In the data below, find every line with the string "Assemblée" and pull it out.

*** EXERCISE MATERIALS ***

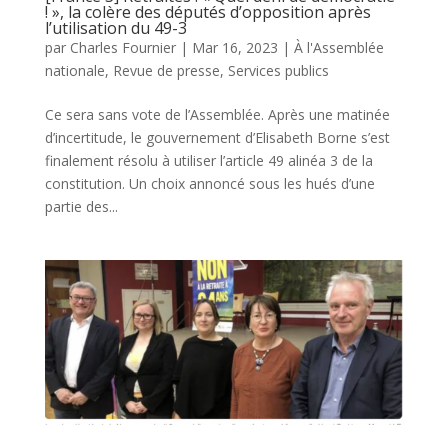
! », la colère des députés d’opposition après
l’utilisation du 49-3
par
Charles Fournier
|
Mar 16, 2023
|
À l'Assemblée
nationale
,
Revue de presse
,
Services publics
Ce sera sans vote de l’Assemblée. Après une matinée
d’incertitude, le gouvernement d’Elisabeth Borne s’est
finalement résolu à utiliser l’article 49 alinéa 3 de la
constitution. Un choix annoncé sous les hués d’une
partie des...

***

## WORKED SOLUTION:
À l'Assemblée
Ce sera sans vote de l’Assemblée. Après une matinée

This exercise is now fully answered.